Eski krallık dönemine gelindiğinde hiyerogliflerin soyut ve karmaşık düşünceleri aktaracak şekilde gelişme gösterdiği ve gramerin de geliştiği görülüyor. Eski krallığın beşinci hanedanlık dönemi krallarından olan Unas’ın Sakkara’da inşa ettirdiği piramidin içinde yazılı olan metinlerden oluşan Piramit Metinleri, bu döneme ait kapsamlı metinlerden biri olarak karşımıza çıkıyor. Son derece sembolik bir dili olan Piramit Metinleri, dünyanın en eski dinsel metni olarak da biliniyor. Piramit Metinleri’nin özünde kralın (Unas’ın) ölümden sonra geçtiği aşamalar, göğe yükselişi, tanrısal bir varlık hâline gelmesi, Osiris’e katılması, başka bir deyişle kralın geçirdiği ruhsal dönüşümden bahsediliyor. Piramit Metinleri’nde bunun yanı sıra yıldız gözlemleriyle ilgili kayıtlar da yer alıyor.

Piramit Metinleri’nde kralın ölüm sonrası geçtiği aşamalarla ilgili kısımdan alınmış bir örnek:

Gittin ama geleceksin

Uyudun ama uyanacaksın

Göklere yüksel

Gökler sana Orion gibi yeniden doğum versin

Gökyüzüne Orion olarak ulaşacaksın

Ruhun, Sirius kadar etkin olacak

Orta krallık dönemi, hiyerogliflerin altın çağını yaşadığı bir dönemdir.

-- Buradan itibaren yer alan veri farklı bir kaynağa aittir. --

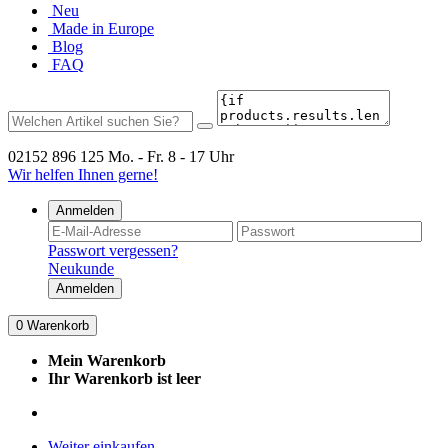
Neu
Made in Europe
Blog
FAQ
02152 896 125
Mo. - Fr. 8 - 17 Uhr
Wir helfen Ihnen gerne!
Anmelden
Passwort vergessen?
Neukunde
Anmelden
0
Warenkorb
Mein Warenkorb
Ihr Warenkorb ist leer
Weiter einkaufen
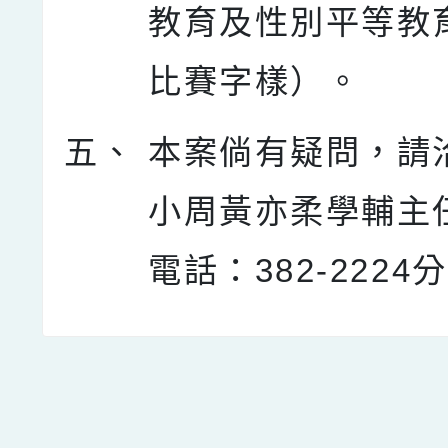
教育及性別平等教
比賽字樣）。
五、
本案倘有疑問，請
小周黃亦柔學輔主
電話：382-2224
點擊Facebook分享及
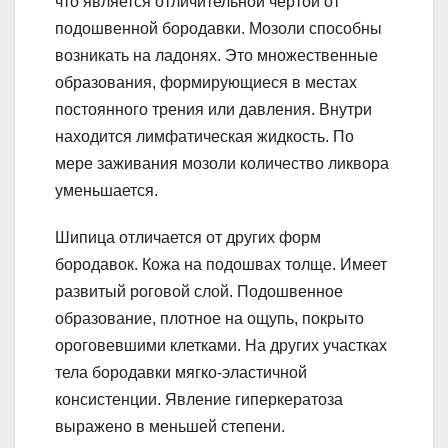
что является отличительной чертой от
подошвенной бородавки. Мозоли способны
возникать на ладонях. Это множественные
образования, формирующиеся в местах
постоянного трения или давления. Внутри
находится лимфатическая жидкость. По
мере заживания мозоли количество ликвора
уменьшается.
Шипица отличается от других форм
бородавок. Кожа на подошвах толще. Имеет
развитый роговой слой. Подошвенное
образование, плотное на ощупь, покрыто
ороговевшими клетками. На других участках
тела бородавки мягко-эластичной
консистенции. Явление гиперкератоза
выражено в меньшей степени.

Zira eski krallık ile orta krallık arasında merkezi yönetimin zayıfladığı bir dönem olan birinci ara dönemde yazıcılar, nitelikli eğitimden mahrum bırakılmış, bu durum da hiyerogliflerin yazım kalitesinin ciddi anlamda düşmesine yol açmıştı. Orta krallık dönemine gelindiğinde ise merkezi yönetimin tekrar güçlenmesiyle birlikte istikrar dönemi yeniden başlamış, böylece yazıcılar da nitelikli eğitim alabilmiştir.

Orta krallık dönemi, edebi ve yazılı eserler açısından en verimli olunan dönemdir. Gemisi Batmış Denizci ile İnsan ve Ruhu Arasındaki Diyalog gibi metinler, günümüzdeki pek çok hiyeroglif metninin de dilini oluşturan ve klasik Mısır dili olarak da adlandırılan orta krallık yazı diliyle yazılmış ünlü edebi metinlere örnektir (bu metinlerin içeriğini gelecek blog yazılarıma bıraktığımdan ilgili metinlere burada değinmeyeceğim). Öte yandan eski krallıktaki beşinci hanedanlık döneminde yaşamış bir kral veziri olan Ptah Hotep’in verdiği öğütlerden oluşan Ptah Hotep İlkeleri de orta krallık dönemi diliyle yazılmış en önemli metinlerden biridir. Ptah Hotep, her ne kadar eski krallık döneminde yaşamış olsa da verdiği öğütlerin etkileyiciliği ve geçerliliği, bu öğütlerin ahlaki ilkeler olarak kabul görüp nesilden nesile aktarılmasını sağlamış hatta bu ilkeler yazıcılık okullarında öğrencilere tekrar tekrar yazmaları için ödev olarak verilmiştir. Bu nedenle Ptah Hotep İlkeleri orta krallık dönemine de aktarılarak orta krallık diliyle yazıya geçirilmiştir (Ptah Hotep İlkeleri de gelecek blog yazılarımdan birinin konusu olduğundan ilgili ilkelere burada değinmeyeceğim).

Geç döneme gelindiğinde hiyeratik denen bir yazı stiliyle karşılaşıyoruz. Hiyeratik, hiyerogliflerin daha basite indirgenmiş pratik bir formu olarak tanımlanabilir. Zira o dönemde hiyerogliflerin günlük hayatın ihtiyaçlarına cevap veremeyecek denli zor, karmaşık ve uzun olması sebebiyle hiyerogliflerin günlük hayattaki kullanımına uygun bir versiyonu olan hiyeratik geliştirilmiştir.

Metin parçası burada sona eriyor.